YARGITAY KARARI
DAİRE : 15. Ceza Dairesi
ESAS NO : 2013/5687
KARAR NO : 2014/21128
KARAR TARİHİ : 15.12.2014
Tebliğname No : 15 – 2012/322719
MAHKEMESİ : Kocaeli 2. Asliye Ceza Mahkemesi
TARİHİ : 24/02/2010
NUMARASI : 2009/176 (E) ve 2010/62 (K)
SUÇ : Dolandırıcılık
Dosya incelenerek gereği düşünüldü;
Dolandırıcılık suçunun oluşabilmesi için; failin bir kimseyi, kandırabilecek nitelikte hileli davranışlarla hataya düşürüp,onun veya başkasının zararına, kendisine veya başkasına yarar sağlaması gerekmektedir. Hile nitelikli bir yalandır. Fail tarafından yapılan hileli davranış belli oranda ağır, yoğun ve ustaca olmalı, sergileniş açısından mağdurun inceleme olanağını ortadan kaldıracak nitelikte bir takım hareketler olmalıdır. Kullanılan hileli davranışlarla mağdur yanılgıya düşürülmeli ve bu yanıltma sonucu yalanlara inanan mağdur tarafından sanık veya bir başkasına haksız çıkar sağlanmalıdır. Hilenin kandırıcı nitelikte olup olmadığı olaysal olarak değerlendirilmeli,olayın özelliği, fiille olan ilişkisi, mağdurun durumu, kullanılmışsa gizlenen veya değiştirilen belgenin nitelikleri ayrı ayrı nazara alınmalıdır.

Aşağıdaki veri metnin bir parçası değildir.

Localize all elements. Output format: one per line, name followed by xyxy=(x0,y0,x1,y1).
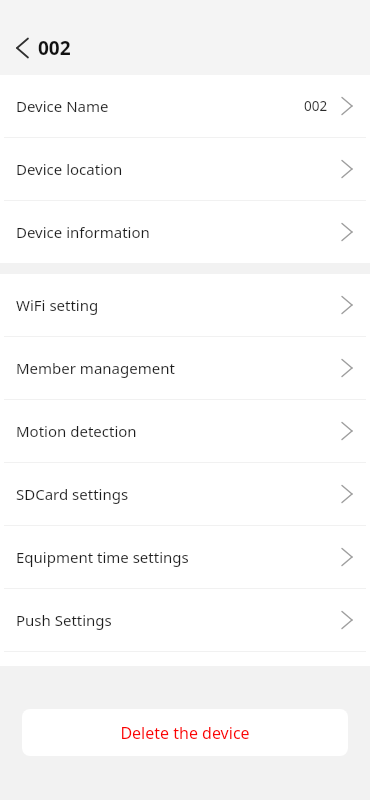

Katılan Firdes’in, bankaya yatırmak üzere müşteki Barış’a 1.500 TL parayı teslim ettiği, sanığın, bankada sırayı bekleyen müştekinin yanına gelerek, patronunu tanıdığını, kendisinin parayı sıra beklemeden yatırabileceğini söylediği ve sanki müştekinin patronu olan katılanı arıyormuş gibi davranarak bir telefon konuşması yaptığı, müştekinin de buna inanarak parayı sanığa teslim edip bankadan ayrıldığı, müştekinin durumu katılana anlatması üzerine durumun anlaşıldığı, böylece sanığın hileli hareketlerle katılan aleyhine haksız menfaat temin etmek suretiyle dolandırıcılık suçunu işlediğinin iddia edildiği olayda,
Gerçeğin kuşkuya yer vermeyecek şekilde ortaya çıkarılması açısından, her ne kadar müşteki duruşmada kendisine gösterilen kişinin sanık olduğunu tespit edememiş ise de, soruşturma sırasında kendisine fotoğrafı gösterilen kişinin sanık olduğunu söylediği ve kamera kayıtlarına göre de, sanığın bankadaki görüntülerinin dosyaya konulduğu dikkate alınarak, sanığın yeni çekilmiş ve teşhise elverişli fotoğrafları ile diğer kayıtların bankadan temin edilerek, kamera kayıtlarında yer alan ve müştekiyi dolandıran kişinin sanık olup olmadığının kesin olarak belirlenmesi için dosyanın bilirkişiye tevdiinin sağlanması, sonucuna göre sanığın hukuki durumunun tayin ve takdirinin gerektiği gözetilmeden eksik inceleme ve yetersiz gerekçeyle yazılı şekilde hüküm kurulması,
Bozmayı gerektirmiş, katılan vekilinin temyiz itirazları bu itibarla yerinde görülmüş olduğundan, hükmün bu nedenlerle, 5320 sayılı Kanunun 8/1. maddesi gereğince uygulanması gereken 1412 sayılı CMUK’un 321. maddesi uyarınca BOZULMASINA, 15/12/2014 tarihinde oybirliğiyle karar verildi.